Conto – Eu e meu chefe | Poder e Sedução

Segunda cedo no escritório, o elevador subindo bem atrás de mim. Como faço para não ficar nervosa se tudo o que fiz no final de semana foi lembrar dele? É agora! No mesmo instante em que me curvei na mesa dele, fingindo que procurava alguma documentação, minha saia justa, cuidadosamente pensada, ficou do jeito que ele gosta. Mal ele sabe que isso é só o começo: uso a calcinha comestível sabor morango que Otávio adora…!

Em minha cabeça, não deixo de imaginar seu peso contra meu corpo, e sua pegada firme e precisa, enquanto ele se aproxima. O carpete abafando seus passos, a excitação crescente e o desejo de senti-lo.

Impecável, Otávio desliza as mãos a partir de minha cintura em direção às minhas coxas.

“Bom dia, Dr. Otávio,” eu disse, em um tom de voz que é só pra ele, do jeito que ele gosta:
– Você teve um bom final de semana?  Eu gostaria muito de ter dito que eu tive um ótimo final de semana, já que passei parte dele me tocando e pensando nele.

De repente, um tapinha firme e denso bem na polpa da minha bunda. Não consegui segurar o som do meu prazer e me entreguei, com um pulinho de surpresa. Esse é um jogo que eu adoro: ele acha que me dominou, e no final, todo mundo sai ganhando.

Olhei ele de canto, boca entreaberta sinalizando desejos. No mesmo instante sua pasta caiu no chão ao meu lado.

Mal deu tempo de me virar, já sentia as costas tomadas pelo seu peso, sua boca no meu pescoço, suas mãos agarrando meus cabelos. Na beira do meu ouvido ele disse – E como ter um bom final de semana, se você estava por aí, possivelmente com qualquer um que não seja eu?” – Imediatamente, a vontade que estava me molhando intensificou-se. Amorzinho, mal você sabe o que eu fiz esse final de semana pensando em você.

Senti, instante a instante, seu volume crescendo, e eu, vagarosamente, mexendo e dançando, colocando mais pressão. Na verdade, mal conseguia me conter.

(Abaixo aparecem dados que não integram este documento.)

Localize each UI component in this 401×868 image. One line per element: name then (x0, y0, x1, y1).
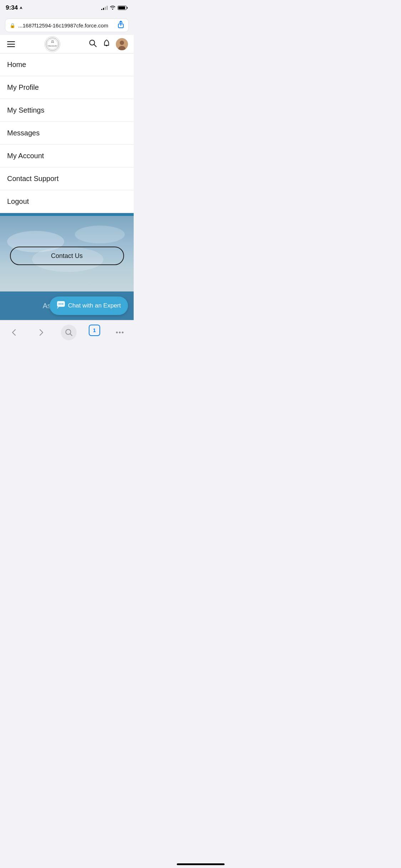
notification-button[interactable] (102, 38, 111, 50)
forward-button[interactable] (34, 325, 49, 340)
svg-point-13 (60, 303, 62, 305)
address-bar-inner[interactable]: 🔒 ...1687f12594-16c19987cfe.force.com (5, 19, 129, 32)
dropdown-menu: Home My Profile My Settings Messages My … (0, 53, 134, 213)
svg-point-9 (120, 41, 124, 45)
menu-item-messages[interactable]: Messages (0, 122, 134, 145)
svg-line-6 (94, 45, 96, 47)
bottom-section: Ask a Question Chat with an Expert (0, 291, 134, 320)
menu-item-my-profile[interactable]: My Profile (0, 76, 134, 99)
more-options-button[interactable] (112, 325, 128, 340)
svg-text:TREASURY: TREASURY (47, 45, 57, 47)
menu-item-logout[interactable]: Logout (0, 190, 134, 213)
svg-line-16 (70, 334, 72, 336)
status-time: 9:34 (6, 4, 23, 11)
url-text: ...1687f12594-16c19987cfe.force.com (18, 22, 115, 29)
svg-point-17 (116, 332, 118, 334)
battery-icon (118, 6, 127, 10)
share-icon[interactable] (118, 21, 124, 30)
search-bar-button[interactable] (61, 325, 77, 340)
signal-icon (101, 6, 108, 10)
menu-item-home[interactable]: Home (0, 53, 134, 76)
header-icons (88, 38, 128, 50)
search-button[interactable] (88, 38, 97, 50)
contact-us-button[interactable]: Contact Us (10, 247, 124, 265)
svg-point-14 (62, 303, 63, 305)
content-area: Contact Us Ask a Question Chat with an E… (0, 213, 134, 320)
svg-point-12 (58, 303, 60, 305)
location-arrow-icon (19, 6, 23, 10)
header-nav: ⚖ TREASURY (0, 35, 134, 53)
avatar[interactable] (116, 38, 128, 50)
wifi-icon (110, 5, 115, 11)
status-bar: 9:34 (0, 0, 134, 16)
hamburger-menu-button[interactable] (6, 40, 16, 48)
tab-count-button[interactable]: 1 (89, 325, 100, 336)
chat-expert-label: Chat with an Expert (68, 302, 121, 309)
status-icons (101, 5, 127, 11)
menu-item-contact-support[interactable]: Contact Support (0, 167, 134, 190)
svg-text:⚖: ⚖ (51, 40, 54, 43)
logo: ⚖ TREASURY (45, 36, 60, 52)
menu-item-my-settings[interactable]: My Settings (0, 99, 134, 122)
back-button[interactable] (6, 325, 22, 340)
chat-with-expert-button[interactable]: Chat with an Expert (50, 296, 128, 315)
browser-bottom-bar: 1 (0, 320, 134, 351)
lock-icon: 🔒 (10, 23, 15, 28)
chat-icon (57, 301, 65, 311)
svg-point-19 (122, 332, 124, 334)
sky-section: Contact Us (0, 213, 134, 291)
treasury-seal: ⚖ TREASURY (46, 37, 59, 51)
blue-top-bar (0, 213, 134, 216)
svg-point-18 (119, 332, 121, 334)
time-display: 9:34 (6, 4, 18, 11)
address-bar: 🔒 ...1687f12594-16c19987cfe.force.com (0, 16, 134, 35)
menu-item-my-account[interactable]: My Account (0, 145, 134, 167)
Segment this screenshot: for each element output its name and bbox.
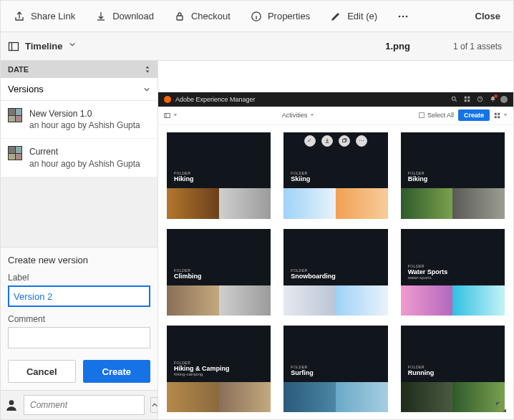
grid-icon — [463, 96, 470, 103]
properties-button[interactable]: Properties — [241, 1, 320, 31]
comment-bar — [1, 390, 157, 419]
more-icon: ⋯ — [356, 135, 367, 147]
select-all-checkbox: Select All — [419, 112, 454, 119]
svg-point-2 — [399, 15, 401, 17]
svg-rect-9 — [467, 97, 470, 99]
folder-card: FOLDERSurfing — [283, 326, 387, 412]
close-button[interactable]: Close — [465, 1, 510, 31]
folder-card: FOLDERWater Sportswater-sports — [401, 229, 505, 316]
timeline-sidebar: DATE Versions New Version 1.0 an hour ag… — [1, 61, 158, 419]
versions-dropdown[interactable]: Versions — [1, 78, 157, 101]
card-quick-actions: ✓ ⋯ — [283, 135, 387, 147]
svg-rect-10 — [464, 99, 466, 102]
create-version-panel: Create new version Label Comment Cancel … — [1, 247, 157, 390]
download-icon — [95, 11, 107, 22]
svg-rect-15 — [498, 112, 500, 114]
view-switch-icon — [494, 112, 508, 119]
label-field-label: Label — [8, 273, 150, 283]
version-subtitle: an hour ago by Ashish Gupta — [29, 119, 140, 131]
create-pill: Create — [458, 109, 490, 121]
copy-icon — [339, 135, 350, 147]
user-avatar-icon — [500, 96, 508, 103]
info-icon — [251, 11, 262, 22]
chevron-down-icon — [143, 86, 150, 93]
comment-input[interactable] — [8, 327, 150, 348]
version-item[interactable]: Current an hour ago by Ashish Gupta — [1, 139, 157, 177]
folder-card: FOLDERHiking & Campinghiking-camping — [167, 326, 271, 412]
comment-field-label: Comment — [8, 314, 150, 324]
more-icon — [397, 11, 409, 22]
chevron-down-icon — [69, 41, 80, 52]
checkout-label: Checkout — [191, 11, 231, 21]
svg-rect-13 — [165, 113, 170, 117]
date-header-label: DATE — [8, 65, 29, 74]
create-version-title: Create new version — [8, 255, 150, 265]
folder-card: FOLDERSkiing ✓ ⋯ — [283, 132, 387, 219]
svg-point-7 — [452, 97, 455, 101]
sort-icon — [145, 66, 150, 73]
svg-rect-16 — [495, 116, 497, 118]
asset-count: 1 of 1 assets — [453, 41, 502, 52]
label-input[interactable] — [8, 285, 150, 307]
folder-card: FOLDERClimbing — [167, 229, 271, 316]
download-button[interactable]: Download — [85, 1, 164, 31]
cancel-button[interactable]: Cancel — [8, 360, 76, 383]
version-subtitle: an hour ago by Ashish Gupta — [29, 158, 140, 170]
aem-toolbar: Activities Select All Create — [158, 107, 513, 125]
help-icon — [476, 96, 483, 103]
version-title: New Version 1.0 — [29, 108, 140, 119]
aem-banner: Adobe Experience Manager — [158, 92, 513, 107]
share-icon — [14, 11, 25, 22]
rail-icon — [8, 41, 19, 52]
sub-header: Timeline 1.png 1 of 1 assets — [1, 32, 513, 61]
user-icon — [5, 399, 18, 411]
close-label: Close — [475, 11, 500, 21]
fullscreen-button[interactable] — [495, 401, 508, 414]
rail-toggle-icon — [164, 112, 178, 119]
svg-rect-8 — [464, 97, 466, 99]
svg-point-4 — [406, 15, 408, 17]
checkout-button[interactable]: Checkout — [164, 1, 241, 31]
properties-label: Properties — [268, 11, 310, 21]
search-icon — [450, 96, 457, 103]
versions-label: Versions — [8, 84, 44, 94]
more-button[interactable] — [387, 1, 419, 31]
svg-rect-0 — [177, 16, 183, 20]
preview-image: Adobe Experience Manager Activities Sele… — [158, 92, 513, 419]
share-link-button[interactable]: Share Link — [4, 1, 85, 31]
svg-rect-17 — [498, 116, 500, 118]
svg-point-6 — [9, 400, 14, 405]
version-item[interactable]: New Version 1.0 an hour ago by Ashish Gu… — [1, 101, 157, 139]
comment-quick-input[interactable] — [24, 395, 145, 415]
folder-card: FOLDERSnowboarding — [283, 229, 387, 316]
share-link-label: Share Link — [31, 11, 75, 21]
date-header[interactable]: DATE — [1, 61, 157, 78]
version-title: Current — [29, 146, 140, 157]
svg-rect-14 — [495, 112, 497, 114]
asset-title: 1.png — [385, 41, 410, 52]
edit-button[interactable]: Edit (e) — [320, 1, 387, 31]
breadcrumb-activities: Activities — [282, 112, 315, 119]
timeline-dropdown[interactable]: Timeline — [8, 41, 80, 52]
check-icon: ✓ — [304, 135, 316, 147]
version-thumbnail — [8, 146, 22, 160]
download-icon — [321, 135, 333, 147]
adobe-logo-icon — [164, 96, 171, 103]
create-button[interactable]: Create — [83, 360, 151, 383]
folder-cards-grid: FOLDERHiking FOLDERSkiing ✓ ⋯ FO — [158, 125, 513, 419]
main-split: DATE Versions New Version 1.0 an hour ag… — [1, 61, 513, 419]
version-thumbnail — [8, 108, 22, 122]
folder-card: FOLDERRunning — [401, 326, 505, 412]
bell-icon — [489, 96, 496, 103]
asset-preview: Adobe Experience Manager Activities Sele… — [158, 61, 513, 419]
timeline-label: Timeline — [25, 41, 63, 52]
download-label: Download — [112, 11, 154, 21]
top-toolbar: Share Link Download Checkout Properties … — [1, 1, 513, 32]
edit-label: Edit (e) — [347, 11, 377, 21]
folder-card: FOLDERHiking — [167, 132, 271, 219]
svg-rect-11 — [467, 99, 470, 102]
svg-rect-18 — [343, 139, 346, 142]
product-name: Adobe Experience Manager — [175, 96, 256, 103]
pencil-icon — [330, 11, 341, 22]
folder-card: FOLDERBiking — [401, 132, 505, 219]
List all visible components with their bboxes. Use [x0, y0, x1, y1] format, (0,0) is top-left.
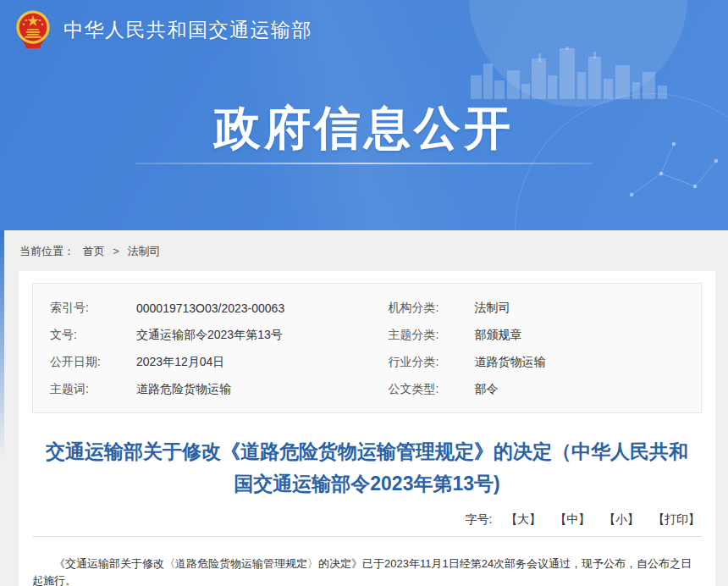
font-size-small-button[interactable]: 【小】: [604, 512, 639, 526]
font-size-large-button[interactable]: 【大】: [505, 512, 541, 526]
meta-value: 部令: [475, 382, 499, 397]
meta-value: 000019713O03/2023-00063: [136, 301, 284, 315]
meta-field-doc-type: 公文类型: 部令: [367, 376, 702, 403]
print-button[interactable]: 【打印】: [653, 512, 700, 526]
meta-field-industry-category: 行业分类: 道路货物运输: [367, 349, 702, 376]
meta-field-doc-no: 文号: 交通运输部令2023年第13号: [33, 322, 367, 349]
site-header-brand[interactable]: 中华人民共和国交通运输部: [14, 9, 312, 50]
font-size-toolbar: 字号: 【大】 【中】 【小】 【打印】: [32, 512, 702, 528]
meta-label: 索引号:: [50, 301, 136, 316]
meta-label: 机构分类:: [389, 301, 475, 316]
document-meta-table: 索引号: 000019713O03/2023-00063 机构分类: 法制司 文…: [32, 283, 702, 413]
meta-value: 法制司: [475, 301, 510, 316]
meta-value: 2023年12月04日: [136, 355, 224, 370]
meta-label: 公开日期:: [50, 355, 136, 370]
meta-field-index-no: 索引号: 000019713O03/2023-00063: [33, 295, 367, 322]
breadcrumb-section-link[interactable]: 法制司: [127, 245, 160, 257]
article-card: 索引号: 000019713O03/2023-00063 机构分类: 法制司 文…: [19, 271, 715, 586]
meta-field-publish-date: 公开日期: 2023年12月04日: [33, 349, 367, 376]
city-skyline-icon: [471, 47, 667, 99]
breadcrumb-label: 当前位置：: [19, 245, 74, 257]
breadcrumb-home-link[interactable]: 首页: [83, 245, 105, 257]
meta-value: 道路货物运输: [475, 355, 546, 370]
meta-value: 交通运输部令2023年第13号: [136, 328, 283, 343]
title-divider: [32, 536, 702, 537]
font-size-label: 字号:: [466, 512, 493, 526]
meta-value: 部颁规章: [475, 328, 522, 343]
national-emblem-icon: [14, 9, 52, 50]
breadcrumb-separator: >: [113, 245, 119, 257]
page-left-edge-decoration: [0, 230, 4, 459]
meta-field-topic-category: 主题分类: 部颁规章: [367, 322, 702, 349]
meta-label: 行业分类:: [389, 355, 475, 370]
banner-underline: [135, 163, 593, 164]
meta-label: 主题词:: [50, 382, 136, 397]
meta-field-keywords: 主题词: 道路危险货物运输: [33, 376, 367, 403]
document-title: 交通运输部关于修改《道路危险货物运输管理规定》的决定（中华人民共和国交通运输部令…: [44, 435, 690, 500]
banner-title: 政府信息公开: [0, 102, 728, 154]
meta-value: 道路危险货物运输: [136, 382, 231, 397]
meta-label: 文号:: [50, 328, 136, 343]
ministry-name: 中华人民共和国交通运输部: [63, 17, 312, 43]
meta-field-org-category: 机构分类: 法制司: [367, 295, 702, 322]
font-size-medium-button[interactable]: 【中】: [554, 512, 590, 526]
site-banner: 中华人民共和国交通运输部 政府信息公开: [0, 0, 728, 230]
meta-label: 公文类型:: [389, 382, 475, 397]
document-body: 《交通运输部关于修改〈道路危险货物运输管理规定〉的决定》已于2023年11月1日…: [32, 556, 702, 586]
breadcrumb: 当前位置： 首页 > 法制司: [0, 230, 728, 271]
meta-label: 主题分类:: [389, 328, 475, 343]
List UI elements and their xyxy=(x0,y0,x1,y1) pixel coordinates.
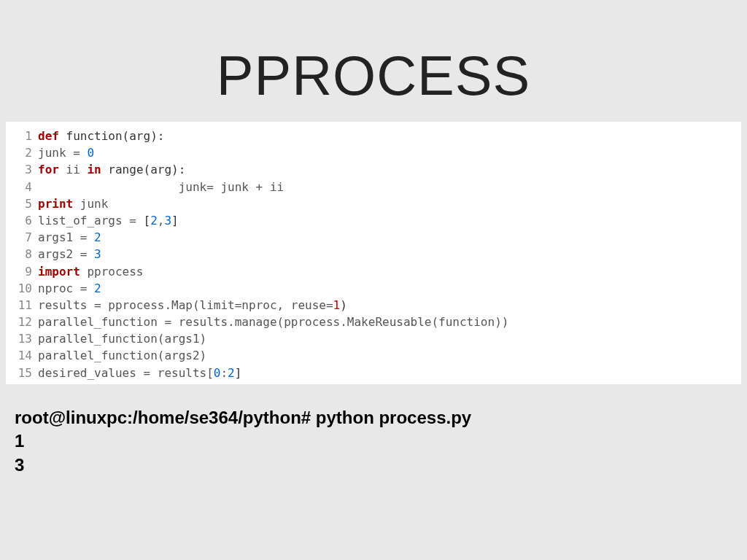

Ele pegou cada uma de minhas mãos para sentir, segurando-as com as suas, para indicar o que eu deveria fazer.

Logo depois, segurando minhas duas mãos com uma de suas mãos, pegou com a outra, numa gaveta, uma algema. Gostei, Otávio, me prende!

Clack. Eu estava algemada.

– Fiquei sabendo que na sexta você foi para uma festa a fantasia… vestida de policial, não é? Você parecia um tanto quanto provocante até demais e chamando atenção de outros homens. Você gosta de brincar de autoridade? Então vamos brincar!

Otávio, abre outra gaveta e permaneço como estava. Num misto de euforia e prazer, sinto ele passar um objeto um pouco flexível na superfície, porém rígido. Passou entre minhas pernas, encostando só de leve na minha calcinha e depois pela minha boca.

“Você gosta né quando te prendo a mim?” – Disse ele perto do meu ouvido, e quanto mais ele provocava, mais eu sentia vontade de me esfregar contra ele, e quanto mais eu encostava meu bumbum nele, ele roçava mais.

Entre lambidas no pescoço e pressão nos cabelos, Otávio me fez gemer:

“Ai, Te quero”, ofeguei.

“Essa é a lição ” Ele rapidamente mordeu minha orelha, amortecendo a sensação dos seus dentes na minha pele, antes de tomar um passo para trás:

“Muito bem, Srta.Mendes. – disse, tirando minhas algemas – Embora eu tenha certeza que isso não vá te livrar da devida punição. Agora tire essa saia e se curve sobre a mesa como uma boa menina.”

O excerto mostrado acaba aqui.